Design Exercise: Repetition

In two recent posts I discussed the use of repetition and its relationship to the design principles of Balance, Unity and Variety, the Grid, Pattern, and Rhythm. Today I want you to put to use your new-found knowledge about repetition.

I suggest you begin by reviewing our book Design: A Beginner’s Handbook and rereading the posts, Repetition and the Principles of Design Part One, and Part Two.

This is a collage assignment that can be completed with paper and board or digitally, using image processing software such as Photoshop. You may add additional materials such as paint, drawing media, ink, etc.
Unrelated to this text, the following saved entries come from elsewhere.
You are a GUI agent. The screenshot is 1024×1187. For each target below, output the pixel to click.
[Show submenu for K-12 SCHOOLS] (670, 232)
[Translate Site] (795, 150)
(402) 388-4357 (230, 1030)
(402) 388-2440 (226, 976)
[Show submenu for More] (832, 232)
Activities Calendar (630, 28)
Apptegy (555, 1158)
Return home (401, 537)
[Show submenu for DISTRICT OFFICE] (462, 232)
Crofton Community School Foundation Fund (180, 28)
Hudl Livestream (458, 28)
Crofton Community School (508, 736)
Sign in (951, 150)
Spend some time looking at images until you find one that grabs your attention. Select a single image and make multiple copies, I’d suggest a minimum of ten copies. You can use the entire image or cut out sections you do not want to include, for example, in a photograph of a person walking down the street you might want to remove everything but the figure.

Next, decide which elements and principles of design you want to emphasize in your composition. Perhaps you want to work with Unity and Variety and the Grid. In this case you might decide to lay out your copies in a grid format and then create variations between the images by adding the elements of color and texture to each image.
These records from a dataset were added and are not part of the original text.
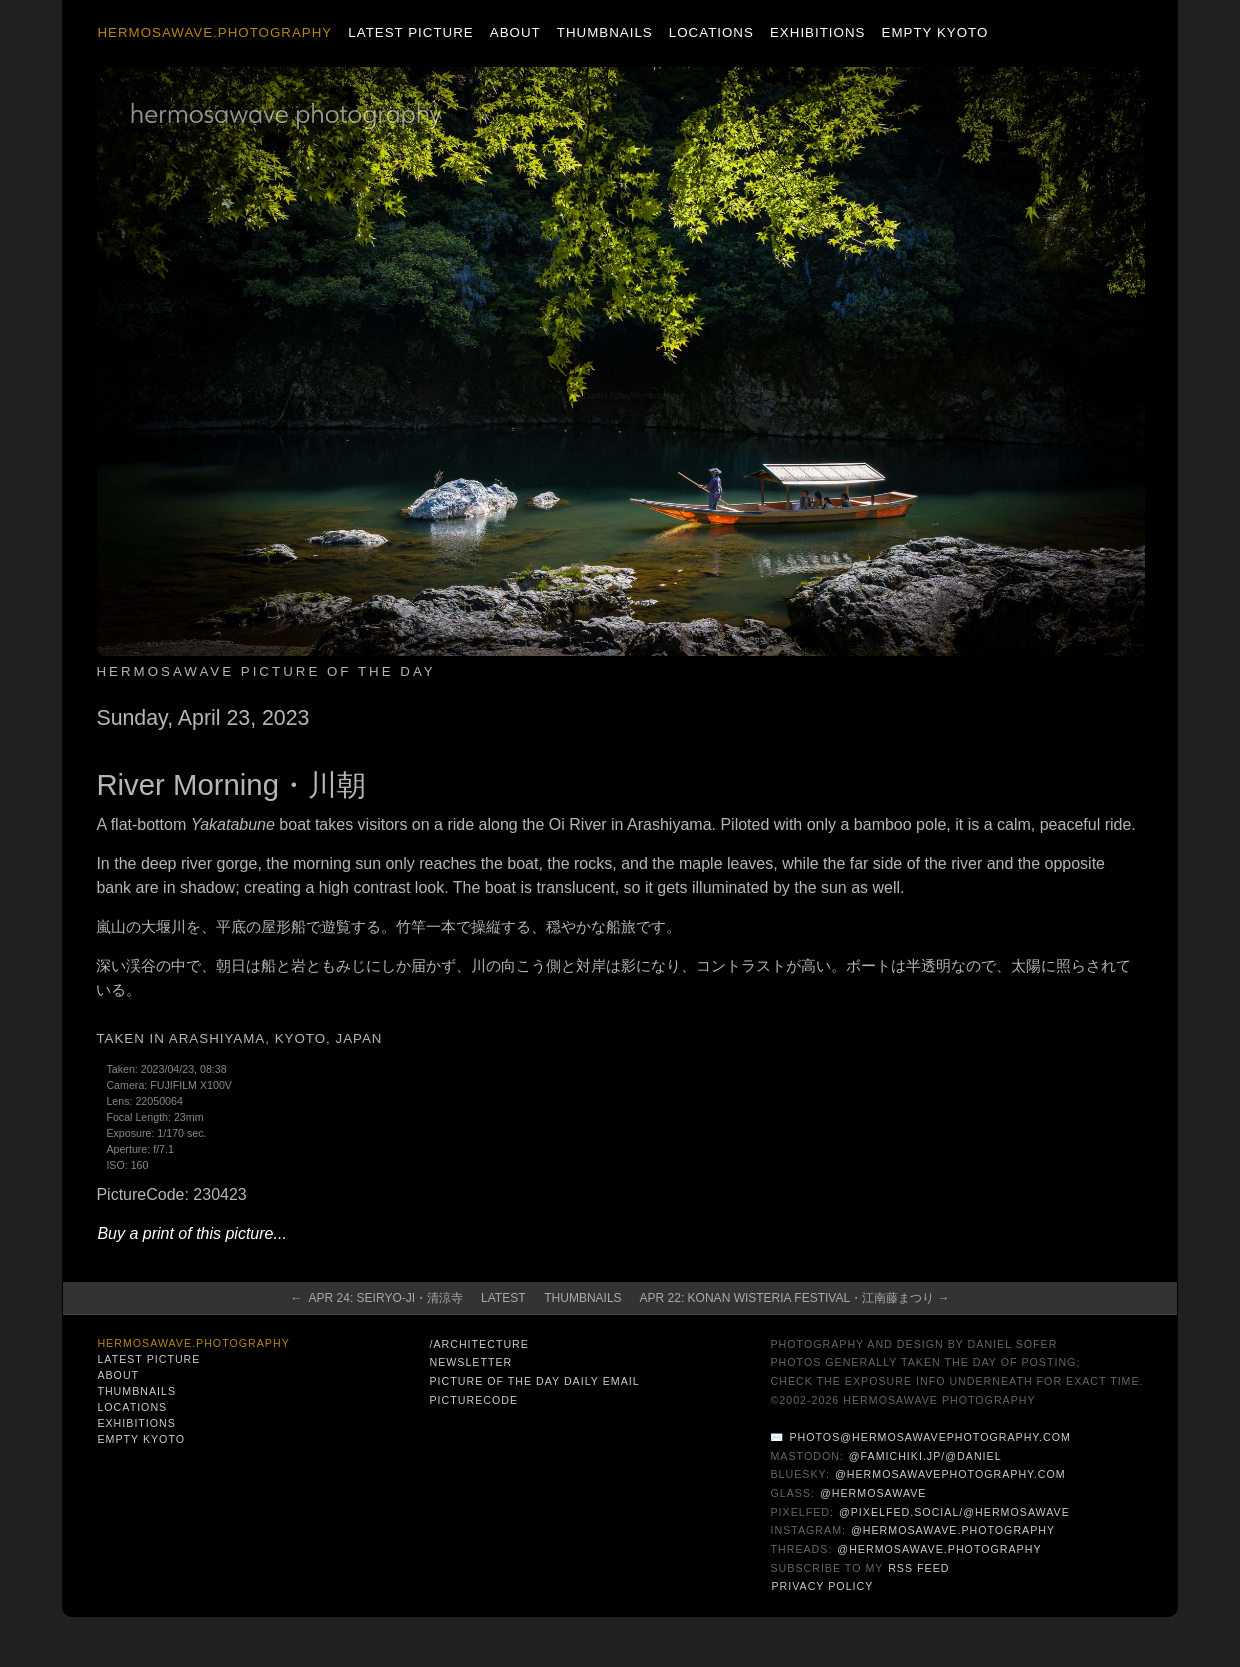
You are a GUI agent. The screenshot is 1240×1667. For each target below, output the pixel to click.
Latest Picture (410, 32)
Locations (711, 32)
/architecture (478, 1344)
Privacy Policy (822, 1586)
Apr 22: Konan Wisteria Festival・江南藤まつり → (795, 1298)
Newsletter (470, 1362)
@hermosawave (873, 1493)
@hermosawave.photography (953, 1530)
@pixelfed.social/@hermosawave (954, 1512)
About (515, 32)
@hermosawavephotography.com (950, 1474)
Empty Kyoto (935, 32)
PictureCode (473, 1400)
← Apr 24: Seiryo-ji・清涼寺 (377, 1298)
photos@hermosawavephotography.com (929, 1437)
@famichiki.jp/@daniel (925, 1456)
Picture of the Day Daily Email (534, 1381)
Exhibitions (817, 32)
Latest (503, 1298)
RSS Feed (918, 1568)
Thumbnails (605, 32)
Another way to employ the principle of Unity and Variety would be to work with the gestalt principles discussed in our book. Consider using grouping or continuity in your composition. 

What are other possible options? You can suggest movement and rhythm by playing with the spacing between the images. Working with a copy machine (xerox image) or image processing software you can change the size of your repeated image. If you overlap images, with smaller images behind larger ones, you can create illusions of space.

Think about the possibilities of working with radial symmetry or pattern. You can alter the orientation of your images – vertical, horizontal, diagonal. You can even break up the repeating image into smaller units that are then combined into a single repeating motif. 

Please pay attention to the positive and negative shapes in your final composition. They are essential to the success of your project. In addition, craft is equally important. Make clean cuts and if you mount your project onto board avoid ripples and glue marks.

This exercise is very simple but if you push its limits, incorporating multiple design elements and principles, you will arrive at a complex solution.